With less than six weeks before trial is to begin for Dominion Voting Systems’ $1.6 billion defamation lawsuit, Fox News on Tuesday released several hundred pages of documents – including redacted depositions of its hosts and leaders – in support of a lengthy email outlining how the besieged network plans to defend its coverage of the 2020 election.
“Thanks to today’s filings, Dominion has been caught red handed using more distortions and misinformation in their PR campaign to smear FOX News and trample on free speech and freedom of the press,” the network said in a statement accompanying the documents. “We already know they will say and do anything to try to win this case, but to twist and even misattribute quotes to the highest levels of our company is truly beyond the pale.”
The packet of PDFs is just the latest public salvo in Dominion vs. Fox, as both sides have now filed lengthy and thoroughly argued motions for summary judgment.
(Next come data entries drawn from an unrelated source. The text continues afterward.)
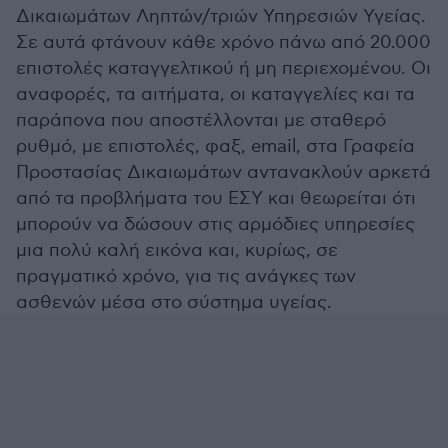
Δικαιωμάτων Ληπτών/τριών Υπηρεσιών Υγείας.
Σε αυτά φτάνουν κάθε χρόνο πάνω από 20.000
επιστολές καταγγελτικού ή μη περιεχομένου. Οι
αναφορές, τα αιτήματα, οι καταγγελίες και τα
παράπονα που αποστέλλονται με σταθερό
ρυθμό, με επιστολές, φαξ, email, στα Γραφεία
Προστασίας Δικαιωμάτων αντανακλούν αρκετά
από τα προβλήματα του ΕΣΥ και θεωρείται ότι
μπορούν να δώσουν στις αρμόδιες υπηρεσίες
μια πολύ καλή εικόνα και, κυρίως, σε
πραγματικό χρόνο, για τις ανάγκες των
ασθενών μέσα στο σύστημα υγείας.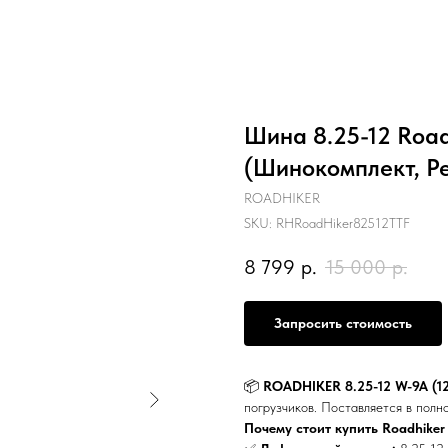
Шина 8.25-12 Road
(Шинокомплект, Р
ROADHIKER
SKU:
RHRoadHiker82512TTF
8 799
р.
15 000
р.
Запросить стоимость
📦
ROADHIKER 8.25-12 W-9A (1
погрузчиков. Поставляется в полн
Почему стоит купить Roadhiker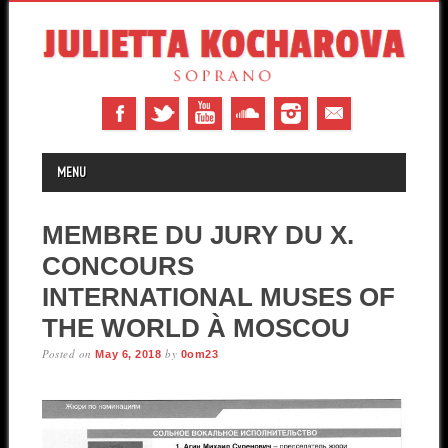
MAIN MENU
Skip to content
MENU
MEMBRE DU JURY DU X.
CONCOURS
INTERNATIONAL MUSES OF
THE WORLD À MOSCOU
Posted on
by
May 6, 2018
0om23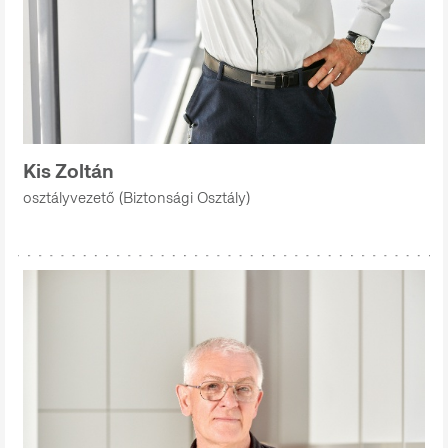
Kis Zoltán
osztályvezető (Biztonsági Osztály)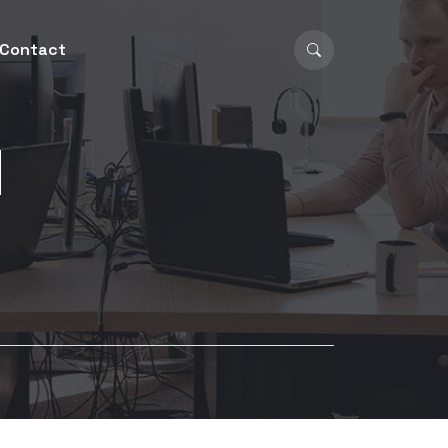
Contact
d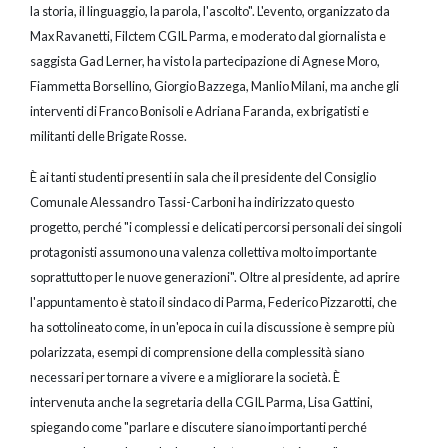
la storia, il linguaggio, la parola, l'ascolto". L'evento, organizzato da
Max Ravanetti, Filctem CGIL Parma, e moderato dal giornalista e
saggista Gad Lerner, ha visto la partecipazione di Agnese Moro,
Fiammetta Borsellino, Giorgio Bazzega, Manlio Milani, ma anche gli
interventi di Franco Bonisoli e Adriana Faranda, ex brigatisti e
militanti delle Brigate Rosse.
È ai tanti studenti presenti in sala che il presidente del Consiglio
Comunale Alessandro Tassi-Carboni ha indirizzato questo
progetto, perché "i complessi e delicati percorsi personali dei singoli
protagonisti assumono una valenza collettiva molto importante
soprattutto per le nuove generazioni". Oltre al presidente, ad aprire
l'appuntamento è stato il sindaco di Parma, Federico Pizzarotti, che
ha sottolineato come, in un'epoca in cui la discussione è sempre più
polarizzata, esempi di comprensione della complessità siano
necessari per tornare a vivere e a migliorare la società. È
intervenuta anche la segretaria della CGIL Parma, Lisa Gattini,
spiegando come "parlare e discutere siano importanti perché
A Delaware judge will rule later this month on those motions, but a First Amendment case this complex and high-stakes is all but certain to wind up with a jury – unless Fox bucks legal experts’ expectations and negotiates some kind of settlement.
Fox’s Tuesday filings, including nearly 20 separate “exhibits,” was essentially a counter-punch to Dominion’s documents filed last month in support of summary judgment. In those, Rupert Murdoch himself acknowledged in his deposition that some Fox News hosts had “endorsed” the stolen-election narrative on-air, despite privately expressing reservations about continuing to feed the lie without evidence.
The network’s sprawling and multifaceted defense is outlined in the email shared Tuesday with the press.
It highlights pushback that hosts like Maria Bartiromo and Tucker Carlson leveled against Dominion conspiracy-theorist guests (primarily Sydney Powell and Rudy Giuliani) both on-air and privately, demanding evidence of any kind. It suggests via internal Dominion messages and memos that the voting-systems company was not materially harmed by Fox’s reporting, and continued adding clients ever since. And it pooh-poohs the suggestion that Fox executives were concerned about losing ratings, and purports to demonstrate how several comments by Rupert and Lachlan Murdoch were taken out of context.
But it also doubles down on doubts about the security of electronic voting machines like Dominion’s.
“Since their arrival two decades ago, electronic voting machines have been the subject of significant controversy and public scrutiny … Dominion’s own employees expressed serious concerns about the security of its machines,” the statement reads, using several Dominion employee emails to weave a tale of self-doubt and fears at the Denver-based company.